At home, the workaround for all the “forbidden goodies” in the house is not to open the freezer (where my wife keeps ice cream), or the pantry where her chips and crackers are stored. Out-of-sight/out-of-mind really works for me. Our eyes are powerful hormone stimulators. I bet there’ve been more than a few scientific papers written on how visual stimulation excites the brain (think sex, guys) and prepares the glands.
But the shift in the balance from saturated fat (Lard) to polyunsaturated fats (Crisco) and manufactured oils over the last 50-100 years is wholly unrelated to carbohydrates. Of particular interest in the very heavy shift in the ratio of Omega 6 (linoleic acid) to Omega 3 (linolenic acid) in our diet from roughly 1: 1 to as much as 30:1 over this time period.

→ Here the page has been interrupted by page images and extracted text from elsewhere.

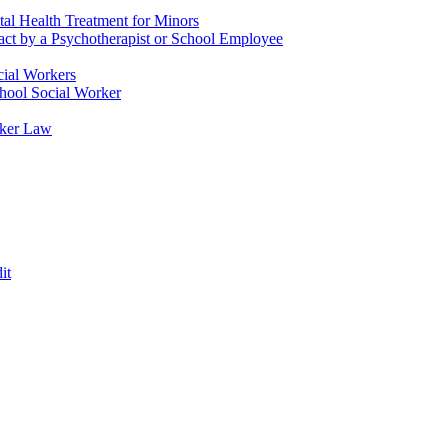
tal Health Treatment for Minors
tact by a Psychotherapist or School Employee
cial Workers
chool Social Worker
rker Law
it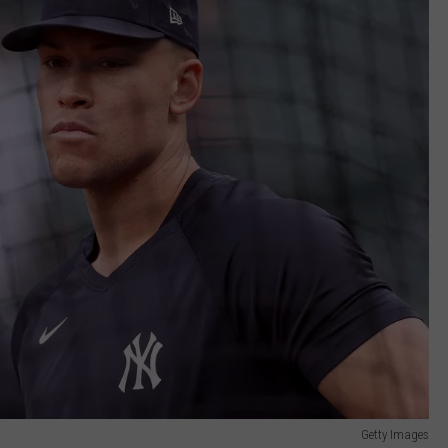
Getty Images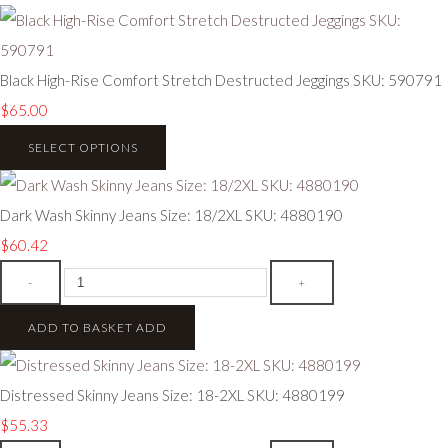
Black High-Rise Comfort Stretch Destructed Jeggings SKU: 590791
$65.00
SELECT OPTIONS
Dark Wash Skinny Jeans Size: 18/2XL SKU: 4880190
$60.42
-
+
ADD TO BASKET
ADD
Distressed Skinny Jeans Size: 18-2XL SKU: 4880199
$55.33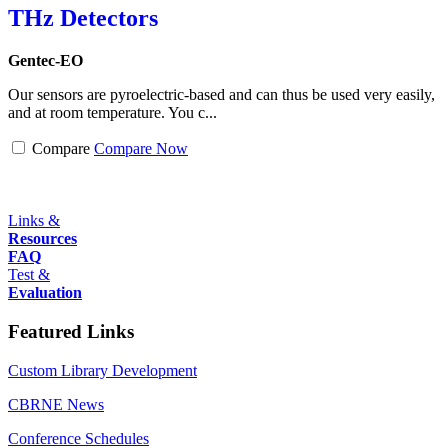
THz Detectors
Gentec-EO
Our sensors are pyroelectric-based and can thus be used very easily,
and at room temperature. You c...
Compare
Compare Now
Links &
Resources
FAQ
Test &
Evaluation
Featured Links
Custom Library Development
CBRNE News
Conference Schedules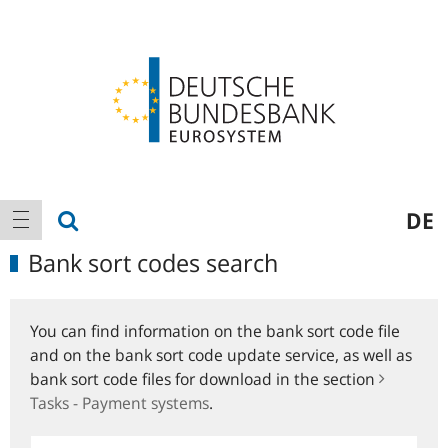
Logo
Main
show search
DE
show navigation
navigation
Bank sort codes search
You can find information on the bank sort code file
and on the bank sort code update service, as well as
bank sort code files for download in the section
Tasks - Payment systems
.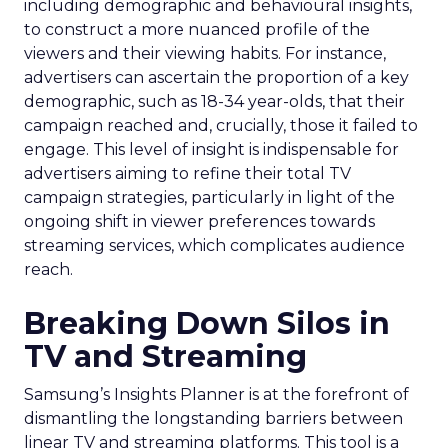
including demographic and behavioural insights,
to construct a more nuanced profile of the
viewers and their viewing habits. For instance,
advertisers can ascertain the proportion of a key
demographic, such as 18-34 year-olds, that their
campaign reached and, crucially, those it failed to
engage. This level of insight is indispensable for
advertisers aiming to refine their total TV
campaign strategies, particularly in light of the
ongoing shift in viewer preferences towards
streaming services, which complicates audience
reach.
Breaking Down Silos in
TV and Streaming
Samsung’s Insights Planner is at the forefront of
dismantling the longstanding barriers between
linear TV and streaming platforms. This tool is a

That’s why it is important to seriously cut back on vegetable and seed oils (linoleic acid) and increase the Omega 3s (e.g. with supplemental fish oil). But you can’t “fix” this problem with fish oil alone; you have to cut back dramatically on the polyunsaturated vegetable and seed oils you eat, starting with fried foods.
It is also important to eliminate fried foods because “vegetable” oils, already damaged in manufacturing by pressure, heat and chemicals, are then reheated repeatedly in fryers. These oils are also damaged by daylight and quickly become rancid. Saturated fats do not. So, cook with butter, coconut oil and lard, not vegetable oils! Use olive oil as a salad dressing or drizzle to add flavor and richness, and you will be eating well indeed.
As Dwight Lundell, MD, in Jimmy Moore’s good book, Cholesterol Clarity (pg. 35), quoted in #185, said, “The population will become split between the smart and the dumb. The smart ones will begin taking their health into their own hands because they’re already seeing that what we are doing now is not working.”
Moore then commented as follows: “I am a huge proponent of people taking responsibility for their own health. We are all unique individuals with different needs and yet we are treated like lemmings by the medical profession when it comes to our health. I get why so many people abdicate personal responsibility with their health; it’s so much easier to just do what we’re told. But that approach clearly doesn’t work: Science changes all the time, and medical and nutrition specialists simply can’t keep up. How can they possibly have all the answers? There’s no way around it. If you want to be healthy, it’s up to you to make it happen! Educate yourself, and then act on what you learn. You must be the final arbiter of your own health.”
So, what are you waiting for? Want to be healthy? Take charge of what you eat. You will see a world of difference.